Par Jean-Paul Curtay, nutrithérapeute.

Le 27/10/2015 par WeDemain
Par Jean-Paul Curtay, nutrithérapeute.
Par Jean-Paul Curtay, nutrithérapeute.

Face au scandale suscité par les déclarations de l’OMS sur le lien entre consommation de viande et risque de cancer, le nutrithérapeute Jean-Paul Curtay fait le point sur l’état des connaissances scientifiques à ce sujet. Sa réponse ? Oui, la viande est source de cancer, mais aussi de nombreux autres maux.

Hier (NDLR : le 26 octobre), l’OMS déclarait la viande rouge cancérogène probable. Ce soir, dans l’émission Les Pouvoirs Extraordinaires du Corps Humain , avec Michel Cymes et Adriana Karembeu (ce mardi 27 octobre à 20h55 sur France 2), j’interviens sur ce sujet. Plutôt que de suivre des croyances, je préfère me référer aux études.

Les hominidés étaient chasseurs-cueilleurs, donc omnivores. On peut retracer les débuts de la domestication et de l’élevage des animaux à environ 10 000 ans. Mais pendant ces milliers d’années, l’homme consommait surtout des végétaux et un peu de poisson, de fruits de mer et de viande. Les associations couscous-pois chiches en Afrique du Nord, riz-soja en Asie, galettes de maïs-haricots rouges en Amérique, ont constitué la base alimentaire de la plupart des civilisations.

L’époque moderne, en industrialisant l’agriculture et l’élevage, a changé brutalement la donne à partir de la fin de la Deuxième Guerre mondiale en quelques dizaines d’années. Un occidental ne conçoit plus de ne pas manger de protéines animales à chaque repas. Et par ailleurs la qualité de ces viandes a changé.

Quelles conséquences sur la santé pour cette consommation accrue de viande ?

Au-delà des effets directs sur notre forme, notre longévité et nos risques de maladies, les quantités de viandes que nous consommons ont des impacts indirects sur l’environnement et la santé.

Les élevages industriels s’avèrent être des réservoirs d’agents infectieux à l’origine d’épidémies dangereuses comme les grippes aviaire ou porcine et produisent via l’abus d’antibiotiques, des bactéries antibio-résistantes responsables de plusieurs dizaines de milliers de décès chaque année en Europe.

Les rejets de lisier, de méthane, se répercutent sur la qualité de l’air et de l’eau, sur le réchauffement climatique (17 % des gaz à effet de serre ont pour source les élevages d’animaux).
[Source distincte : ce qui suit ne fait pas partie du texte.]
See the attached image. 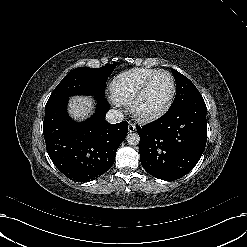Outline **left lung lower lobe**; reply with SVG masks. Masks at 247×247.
Here are the masks:
<instances>
[{
    "instance_id": "obj_1",
    "label": "left lung lower lobe",
    "mask_w": 247,
    "mask_h": 247,
    "mask_svg": "<svg viewBox=\"0 0 247 247\" xmlns=\"http://www.w3.org/2000/svg\"><path fill=\"white\" fill-rule=\"evenodd\" d=\"M206 105L202 96L169 108L159 119L137 127L140 161L152 176L177 180L199 161L207 141Z\"/></svg>"
}]
</instances>
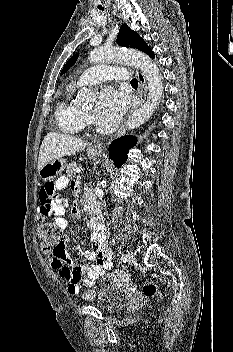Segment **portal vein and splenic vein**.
Here are the masks:
<instances>
[{"mask_svg":"<svg viewBox=\"0 0 233 352\" xmlns=\"http://www.w3.org/2000/svg\"><path fill=\"white\" fill-rule=\"evenodd\" d=\"M81 171V168H77L76 172L79 173Z\"/></svg>","mask_w":233,"mask_h":352,"instance_id":"1","label":"portal vein and splenic vein"}]
</instances>
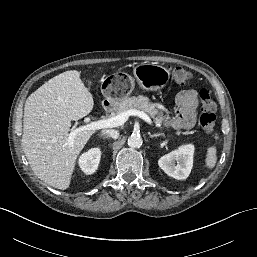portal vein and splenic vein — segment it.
<instances>
[{"label": "portal vein and splenic vein", "instance_id": "obj_1", "mask_svg": "<svg viewBox=\"0 0 257 257\" xmlns=\"http://www.w3.org/2000/svg\"><path fill=\"white\" fill-rule=\"evenodd\" d=\"M130 115L138 116L142 118L144 121H146L148 124L152 125V120L144 111L133 109L126 112H122L116 116H113L107 119L93 121L85 125L79 126L77 128H73L71 129V132L69 134V141H72L74 137L79 132H82V131H86V130L95 131L102 128H111V127L121 126L128 120V117Z\"/></svg>", "mask_w": 257, "mask_h": 257}]
</instances>
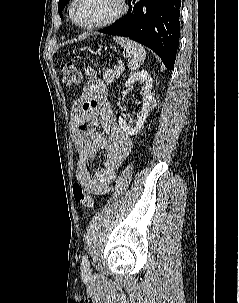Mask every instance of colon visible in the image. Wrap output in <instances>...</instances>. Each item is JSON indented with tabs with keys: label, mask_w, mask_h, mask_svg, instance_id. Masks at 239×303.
Here are the masks:
<instances>
[{
	"label": "colon",
	"mask_w": 239,
	"mask_h": 303,
	"mask_svg": "<svg viewBox=\"0 0 239 303\" xmlns=\"http://www.w3.org/2000/svg\"><path fill=\"white\" fill-rule=\"evenodd\" d=\"M62 80L64 85L71 86L79 84L83 79V72L74 60L66 61L61 65ZM74 200L85 208H92L94 199L85 192L79 184L73 186Z\"/></svg>",
	"instance_id": "colon-1"
}]
</instances>
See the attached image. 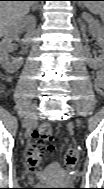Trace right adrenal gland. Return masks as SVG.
Listing matches in <instances>:
<instances>
[{
    "label": "right adrenal gland",
    "mask_w": 104,
    "mask_h": 189,
    "mask_svg": "<svg viewBox=\"0 0 104 189\" xmlns=\"http://www.w3.org/2000/svg\"><path fill=\"white\" fill-rule=\"evenodd\" d=\"M37 9H38V5H37V4H34V5L32 6V8H31L32 11H35V10H37Z\"/></svg>",
    "instance_id": "2a0ac1e0"
}]
</instances>
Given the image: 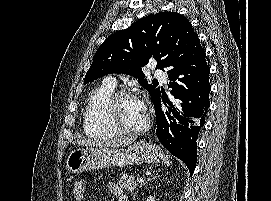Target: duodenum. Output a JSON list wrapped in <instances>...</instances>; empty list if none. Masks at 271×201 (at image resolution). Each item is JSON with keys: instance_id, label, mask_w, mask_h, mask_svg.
Returning a JSON list of instances; mask_svg holds the SVG:
<instances>
[{"instance_id": "duodenum-1", "label": "duodenum", "mask_w": 271, "mask_h": 201, "mask_svg": "<svg viewBox=\"0 0 271 201\" xmlns=\"http://www.w3.org/2000/svg\"><path fill=\"white\" fill-rule=\"evenodd\" d=\"M118 201H128L127 196L123 193L118 196Z\"/></svg>"}]
</instances>
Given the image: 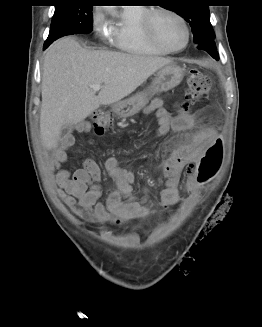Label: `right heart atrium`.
Wrapping results in <instances>:
<instances>
[{
    "label": "right heart atrium",
    "instance_id": "1",
    "mask_svg": "<svg viewBox=\"0 0 262 327\" xmlns=\"http://www.w3.org/2000/svg\"><path fill=\"white\" fill-rule=\"evenodd\" d=\"M92 25L94 30L99 33L100 35H104L106 32V24L104 21V17L98 13L95 12L92 17Z\"/></svg>",
    "mask_w": 262,
    "mask_h": 327
}]
</instances>
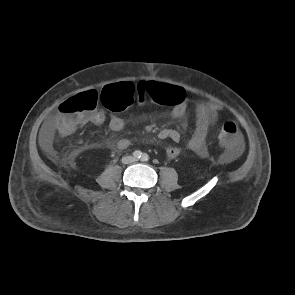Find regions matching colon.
Segmentation results:
<instances>
[{"instance_id":"obj_1","label":"colon","mask_w":295,"mask_h":295,"mask_svg":"<svg viewBox=\"0 0 295 295\" xmlns=\"http://www.w3.org/2000/svg\"><path fill=\"white\" fill-rule=\"evenodd\" d=\"M178 91L170 85L142 82L134 85L129 82H118L107 85L101 92L100 100L110 111H123L136 99L144 101L172 104ZM98 103L97 93L87 91L68 98L59 105L56 116V130L62 136L72 134L85 118L90 115ZM220 145L229 150L237 147L240 135L238 127L233 122L223 124L218 136Z\"/></svg>"}]
</instances>
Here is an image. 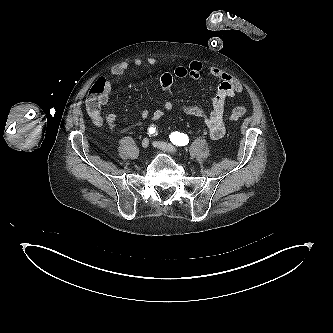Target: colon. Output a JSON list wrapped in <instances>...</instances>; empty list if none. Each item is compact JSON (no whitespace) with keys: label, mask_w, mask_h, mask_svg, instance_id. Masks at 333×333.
<instances>
[{"label":"colon","mask_w":333,"mask_h":333,"mask_svg":"<svg viewBox=\"0 0 333 333\" xmlns=\"http://www.w3.org/2000/svg\"><path fill=\"white\" fill-rule=\"evenodd\" d=\"M104 93H105L104 79L100 78L94 83V85L90 89L86 100V109L89 116L92 119L102 116L101 112L103 106ZM246 113L247 110L245 107L238 106L231 110L229 117L231 120H238L244 117Z\"/></svg>","instance_id":"1"}]
</instances>
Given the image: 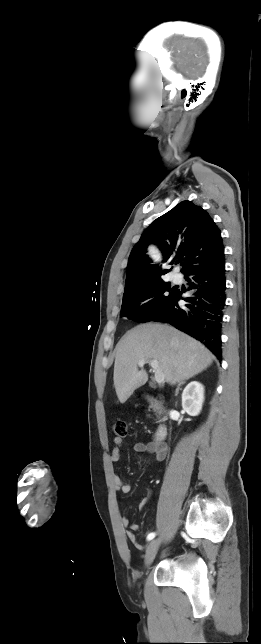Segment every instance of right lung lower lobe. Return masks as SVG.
Instances as JSON below:
<instances>
[{
  "label": "right lung lower lobe",
  "instance_id": "obj_1",
  "mask_svg": "<svg viewBox=\"0 0 261 644\" xmlns=\"http://www.w3.org/2000/svg\"><path fill=\"white\" fill-rule=\"evenodd\" d=\"M182 272L193 276L194 282L188 277L186 279L191 283V289H197L195 296L183 298L182 291L178 290L171 303L153 321L170 323L198 339L221 360V327L226 300L224 256L211 263L188 267ZM181 299L191 304L179 306Z\"/></svg>",
  "mask_w": 261,
  "mask_h": 644
}]
</instances>
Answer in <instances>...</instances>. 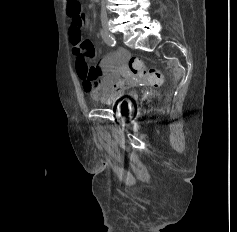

Les quantités phénoménales de végétaux, surtout du soja et du maïs OGM, utilisées pour ces élevages sont causes de déforestation et de contamination par les pesticides, en particulier le glyphosate (Round Up), récemment classé dans les carcinogènes, dont sont abondamment arrosés tous ces végétaux. Or, il n’est même pas obligatoire en Europe de signaler sur l’étiquetage que les viandes proviennent d’animaux nourris par des OGM. […]
 

Que disent les études ?

  •    La consommation de viande est un facteur de surpoids. À calories égales, elle augmente le risque de surpoids. La consommation de viande augmente aussi l’accumulation de graisse abdominale et le tour de taille, facteurs encore plus puissants de risque de diabète et de pathologies cardiovasculaires que le surpoids. […]
    •    La consommation de viandes est un facteur de risque de diabète. […]
    •    La consommation de viandes augmente aussi les complications du surpoids : dyslipidémie, diabète, hypertension. […] Un régime sans viande et réduit en graisses peut être considéré comme une base du traitement du diabète. […]
    •    La consommation de viandes est un facteur de risque de maladies cardiovasculaires. […]
    •    La consommation de viandes est un facteur de risque d’accident vasculaire cérébral. […]
    •    Les élevages intensifs sont un facteur majeur de risques infectieux incontrôlables. […]
Historiquement le rhume provient des chevaux, les grippes des canards, la rougeole du mouton, la typhoïde du poulet, la variole provient du chameau, la lèpre du buffle. […]

Aujourd’hui les préoccupations principales sont :
– les grippes aviaires et porcines
– les antiobiorésistances induites par l’usage abusif d’antibiotiques dans les élevages
– la présence d’un nombre considérable d’agents pathogènes dans les viandes consommées. […]
    •    Autres raisons de se calmer sur les protéines animales :
Les viandes contiennent beaucoup plus de polluants, en particulier liposolubles- dont les perturbateurs endocriniens – que les végétaux, y compris les retardateurs de flamme.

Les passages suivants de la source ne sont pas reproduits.